BookmarkSubscribeRSS Feed

A Gentle Introduction to Structural Equation Models, Part 2: Linear Regression

Started ‎12-20-2023 by
Modified ‎12-20-2023 by
Views 585

 

This is the second in a multi-part series on structural equation models, or SEMs.

 

How does SEM work?

 

A structural equation model (SEM) is a modeling technique for explaining and testing hypotheses about complex relationships among variables (observed and unobserved) that make up a system or phenomenon. The models can cite their lineage back to psychometrics, econometrics, and biometrics, and are especially interesting for directly testing a complex hypothesis of interest in one go.

 

If you are new to SEM or to PROC CALIS, I suggest going back to read Part 1. It’s cool, I’ll wait until you come back.

 

In this post, you’ll learn to reframe regression models as path diagrams, and then add constraints to your working hypothesis or theory, going beyond what OLS regression can easily do. Finally, you will learn to use the PATH language in PROC CALIS to express a model as a set of graphical components that represent your new-and-improved theory specification.

 

A linear regression example

 

Let’s consider linear regression with one predictor:

 

01_CT_Screenshot-2023-11-30-132416.png

 

Select any image to see a larger version.
Mobile users: To view the images, select the "Full" version at the bottom of the page.

 

If you wanted to represent this in a picture, you could put each variable in a box, and use a single-headed arrow to show the predictive direction.

 

02_CT_Screenshot-2023-11-30-132434-300x59.png

 

Now, let’s make it a multiple regression, extending to 2 predictors:

 

03_CT_Screenshot-2023-11-30-132443-300x39.png

 

Expressing a regression model as a diagram

 

We can make our picture a little richer.
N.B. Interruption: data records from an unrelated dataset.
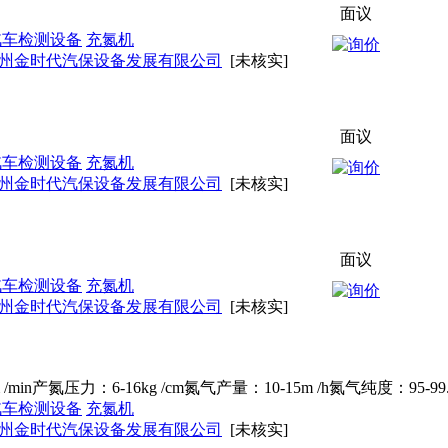
面议
汽车检测设备
充氮机
州金时代汽保设备发展有限公司
[未核实]
面议
汽车检测设备
充氮机
州金时代汽保设备发展有限公司
[未核实]
面议
汽车检测设备
充氮机
州金时代汽保设备发展有限公司
[未核实]
m /min产氮压力：6-16kg /cm氮气产量：10-15m /h氮气纯度：
汽车检测设备
充氮机
州金时代汽保设备发展有限公司
[未核实]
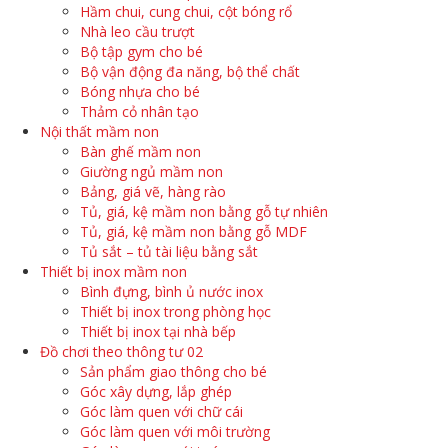
Hầm chui, cung chui, cột bóng rổ
Nhà leo cầu trượt
Bộ tập gym cho bé
Bộ vận động đa năng, bộ thể chất
Bóng nhựa cho bé
Thảm cỏ nhân tạo
Nội thất mầm non
Bàn ghế mầm non
Giường ngủ mầm non
Bảng, giá vẽ, hàng rào
Tủ, giá, kệ mầm non bằng gỗ tự nhiên
Tủ, giá, kệ mầm non bằng gỗ MDF
Tủ sắt – tủ tài liệu bằng sắt
Thiết bị inox mầm non
Bình đựng, bình ủ nước inox
Thiết bị inox trong phòng học
Thiết bị inox tại nhà bếp
Đồ chơi theo thông tư 02
Sản phẩm giao thông cho bé
Góc xây dựng, lắp ghép
Góc làm quen với chữ cái
Góc làm quen với môi trường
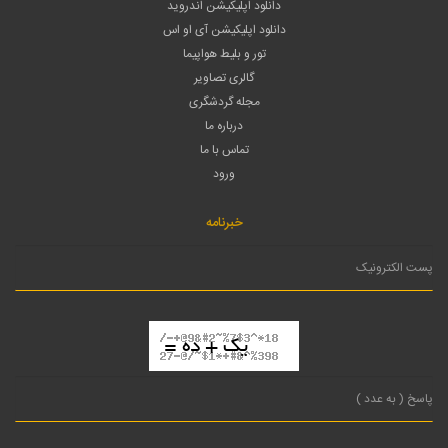
دانلود اپلیکیشن اندروید
دانلود اپلیکیشن آی او اس
تور و بلیط هواپیما
گالری تصاویر
مجله گردشگری
درباره ما
تماس با ما
ورود
خبرنامه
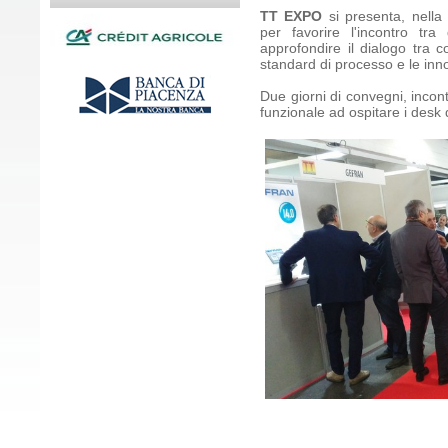
TT EXPO
si presenta, nella
per favorire l'incontro tr
approfondire il dialogo tra co
standard di processo e le inn
Due giorni di convegni, incont
funzionale ad ospitare i desk d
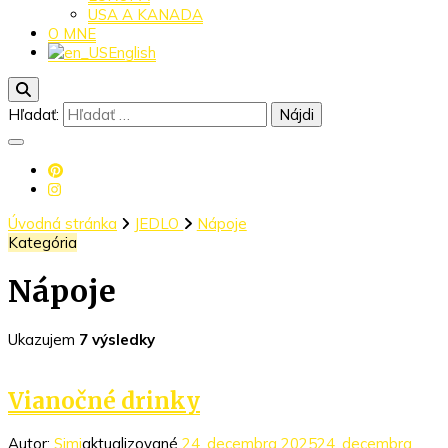
USA A KANADA
O MNE
English
Hľadať:
Úvodná stránka
JEDLO
Nápoje
Kategória
Nápoje
Ukazujem
7 výsledky
Vianočné drinky
Autor:
Simi
aktualizované
24. decembra 2025
24. decembra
Let’s represent the random error in the model as a circle pointing to the response, Y. We can also use a double-headed arrow to represent the error variance. For completeness, we’ll add double-headed arrows to represent the variance of the predictors, like this:

 

04_CT_Screenshot-2023-11-30-132457-300x172.png

 

That’s a diagram of a multiple linear regression with 2 predictors. Extending the example to a third predictor:

 

05_CT_Screenshot-2023-11-30-132506.png

 

Can you envision what this diagram will look like? Well, we can make the picture even more informative. In multiple linear regression, the predictors are often correlated (as you well know if you’re someone whose data suffers from collinearity!). This time, let’s show the covariances among the predictors on our diagram by adding some more double-headed arrows:

 

06_CT_Screenshot-2023-11-30-132519-300x250.png

 

Writing the code for linear regression

 

These simple examples are easily fitted with any linear regression software such as:

 

PROC REG;
	MODEL y = x1;
	MODEL y = x1 x2;
    MODEL y = x1 x2 x3;
RUN;

You can also specify these models in PROC CALIS. For example, here’s the code for the model with 3 predictors:

 

PROC CALIS;
        PATH y <=== X1 X2 X3;
        PATHDIAGRAM DIAGRAM = initial EXOGCOV USEERR;
RUN;

 

But there’s so much more that you can do with SEM and a regression model.

 

Constraints on a regression model

 

Suppose, for the model above, you have a hypothesis that Y is predicted by all 3 variables, X1, X2, and X3, but X1 and X2 are, in theory, completely independent of X3. Regression will certainly let predictors be correlated or uncorrelated and the analysis isn’t bothered either way. But, if independence of the predictors is central to your theory, then you will want to specify a model with 2 constraints:

 

07_CT_Screenshot-2023-11-30-132532-300x254.png

 

See those zeroes on the left in the diagram? They represent constraints you place on the mathematical representation of your theory: that X1 and X2 are each uncorrelated with X3. Now you can test the hypothesis that this constrained model is a reasonably good fit to your data. To put it a little more accurately but more confusingly, you can test the hypothesis that the constrained model is not significantly different from the unconstrained covariance matrix of the variables.

 

SEM tests hypotheses by operating on a variance-covariance matrix of all the variables in the analysis. Every constraint you place on the model, such as structural zeroes, equality constraints, and others are putting fixed values in that variance-covariance matrix.

 

But first, let’s talk about information units.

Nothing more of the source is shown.